Transcribe the records below from the first line to the line that includes "так, что при", inclusive, and omit the pictures.

____ GIVEN ENTRIES

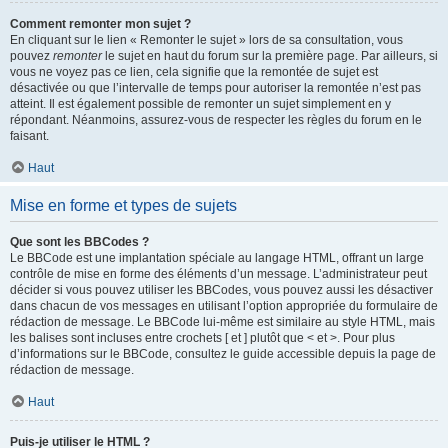
Comment remonter mon sujet ?
En cliquant sur le lien « Remonter le sujet » lors de sa consultation, vous
pouvez
remonter
le sujet en haut du forum sur la première page. Par ailleurs, si
vous ne voyez pas ce lien, cela signifie que la remontée de sujet est
désactivée ou que l’intervalle de temps pour autoriser la remontée n’est pas
atteint. Il est également possible de remonter un sujet simplement en y
répondant. Néanmoins, assurez-vous de respecter les règles du forum en le
faisant.
Haut
Mise en forme et types de sujets
Que sont les BBCodes ?
Le BBCode est une implantation spéciale au langage HTML, offrant un large
contrôle de mise en forme des éléments d’un message. L’administrateur peut
décider si vous pouvez utiliser les BBCodes, vous pouvez aussi les désactiver
dans chacun de vos messages en utilisant l’option appropriée du formulaire de
rédaction de message. Le BBCode lui-même est similaire au style HTML, mais
les balises sont incluses entre crochets [ et ] plutôt que < et >. Pour plus
d’informations sur le BBCode, consultez le guide accessible depuis la page de
rédaction de message.
Haut
Puis-je utiliser le HTML ?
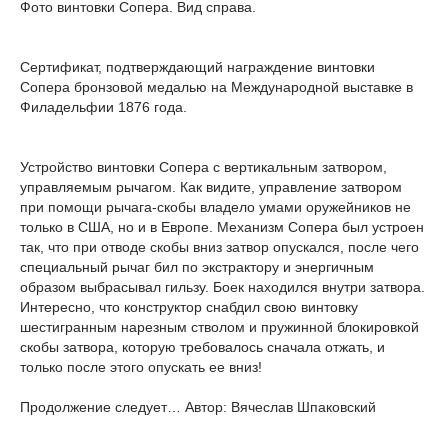
Фото винтовки Сопера. Вид справа.
Сертификат, подтверждающий награждение винтовки
Сопера бронзовой медалью на Международной выставке в
Филадельфии 1876 года.
Устройство винтовки Сопера с вертикальным затвором,
управляемым рычагом. Как видите, управление затвором
при помощи рычага-скобы владело умами оружейников не
только в США, но и в Европе. Механизм Сопера был устроен
так, что при отводе скобы вниз затвор опускался, после чего
специальный рычаг бил по экстрактору и энергичным
образом выбрасывал гильзу. Боек находился внутри затвора.
Интересно, что конструктор снабдил свою винтовку
шестигранным нарезным стволом и пружинной блокировкой
скобы затвора, которую требовалось сначала отжать, и
только после этого опускать ее вниз!
Продолжение следует… Автор: Вячеслав Шпаковский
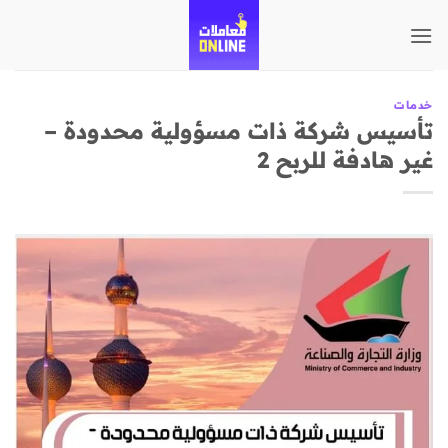
تخطي
للمحتوى
خدمات
تأسيس شركة ذات مسؤولية محدودة –
غير هادفة للربح 2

________

→ **OUTPUT OF THE EXERCISE**
Comment remonter mon sujet ?
En cliquant sur le lien « Remonter le sujet » lors de sa consultation, vous
pouvez
remonter
le sujet en haut du forum sur la première page. Par ailleurs, si
vous ne voyez pas ce lien, cela signifie que la remontée de sujet est
désactivée ou que l’intervalle de temps pour autoriser la remontée n’est pas
atteint. Il est également possible de remonter un sujet simplement en y
répondant. Néanmoins, assurez-vous de respecter les règles du forum en le
faisant.
Haut
Mise en forme et types de sujets
Que sont les BBCodes ?
Le BBCode est une implantation spéciale au langage HTML, offrant un large
contrôle de mise en forme des éléments d’un message. L’administrateur peut
décider si vous pouvez utiliser les BBCodes, vous pouvez aussi les désactiver
dans chacun de vos messages en utilisant l’option appropriée du formulaire de
rédaction de message. Le BBCode lui-même est similaire au style HTML, mais
les balises sont incluses entre crochets [ et ] plutôt que < et >. Pour plus
d’informations sur le BBCode, consultez le guide accessible depuis la page de
rédaction de message.
Haut
Puis-je utiliser le HTML ?
Фото винтовки Сопера. Вид справа.
Сертификат, подтверждающий награждение винтовки
Сопера бронзовой медалью на Международной выставке в
Филадельфии 1876 года.
Устройство винтовки Сопера с вертикальным затвором,
управляемым рычагом. Как видите, управление затвором
при помощи рычага-скобы владело умами оружейников не
только в США, но и в Европе. Механизм Сопера был устроен
так, что при отводе скобы вниз затвор опускался, после чего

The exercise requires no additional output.